Marcamos o encontro cedo na manhã do dia seguinte. Se poderia ser Nicolas a fazer aquilo? Não, não poderia. Nicolas era o senhor perfeito, correto demais para aquela missão. Se eu pedisse, ele faria, mas não porque queria e sim por mim. Nicolas era incapaz de fazer mal a alguém. Ele planejou uma vingança contra mim por anos que durou não mais de um mês. Nicolas achava que não existia drogas dentro do Paradise, assim como jamais conheceria alguém de dentro da cadeia.
Já Tom era o senhor imperfeito. Ainda assim eu podia contar com ele para coisas “imperfeitas” ou erradas que eu precisasse fazer. Eu nunca fui uma pessoa muito correta. Sempre agi por impulso. Mas desta vez não foi assim. Eu planejei por quase um ano o momento que eu estava prestes a vivenciar. E como eu disse, não era vingança e sim justiça. Porque no nosso país, em breve Simon e seu dinheiro comprariam a liberdade e ele viveria em sua bela mansão, de frente para o mar, no máximo com uma tornozeleira eletrônica, comendo bem, vivendo bem, com sua família completa, às custas de todas as vidas que ele destruiu, inclusive a da própria filha.

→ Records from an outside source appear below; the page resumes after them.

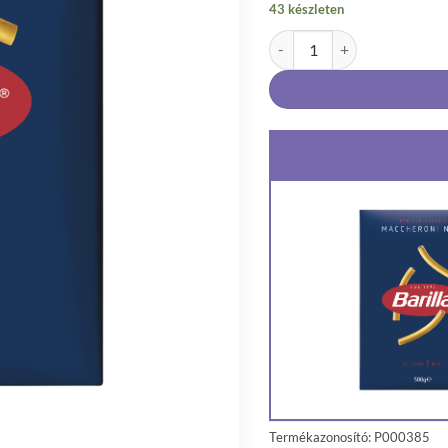
43 készleten
Barilla Maccheroni n.44 apr
Termékazonosító: P000385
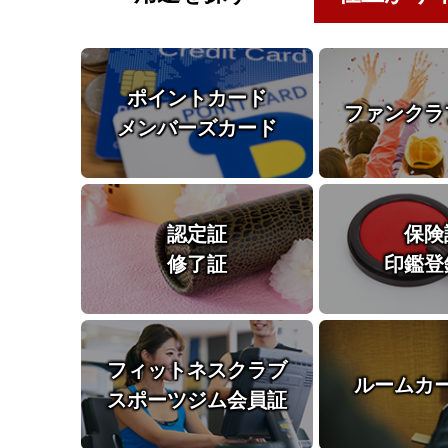
ポイントカード
ファンクラ
メンバーズカード
認定証
保険
修了証
印鑑登
フィットネスクラブ
ルームカ
スポーツジム会員証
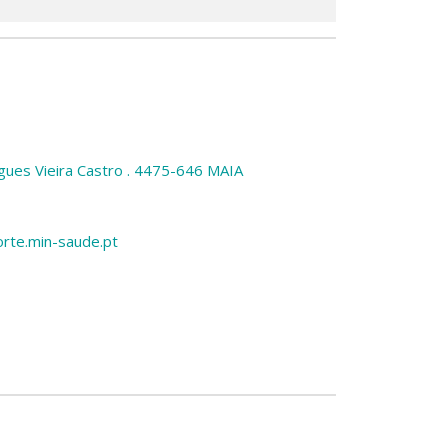
igues Vieira Castro . 4475-646 MAIA
rte.min-saude.pt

Ele não era um traficante forte a nível nacional. O único motivo que o fez ser preso foi realmente a questão do livro e a cobrança das pessoas em torno de justiça. Mas o que estava escrito naquelas linhas era só um pedaço do que acontecia no dia a dia, em todos os lugares, com várias pessoas. Ouvi dizer que ele poderia entregar traficantes maiores, o que poderia ser benéfico de um modo geral para a polícia.
Ninguém saberia sobre aquilo, a não ser Tom. Sequer Otto aprovaria minha atitude. Nem eu mesma sei se eu aprovava minha atitude. Mas encontrei alguém que não me julgaria e jamais tocaria no assunto: meu ex.
Coloquei o número de Joana em todos os sites de prostitutas e acompanhantes de luxo que encontrei, junto do endereço dela. E tinha fotos... Claro, todas tiradas do perfil dela das redes sociais. Em breve ela teria tantas ligações e pessoas procurando por ela que não daria conta de responder a todos. E inclusive passou pela minha cabeça que ela pudesse até gostar do empurrãozinho que eu estava dando na vida dela. Hora de cansar o corpinho plastificado e pagar por cada centavo que ela me devia em cirurgias. Era uma longa lista de dívidas que os Dawson’s tinham comigo: a morte da minha mãe, o dinheiro que me foi tirado, o tiro em Nicolas e a morte do meu bebê.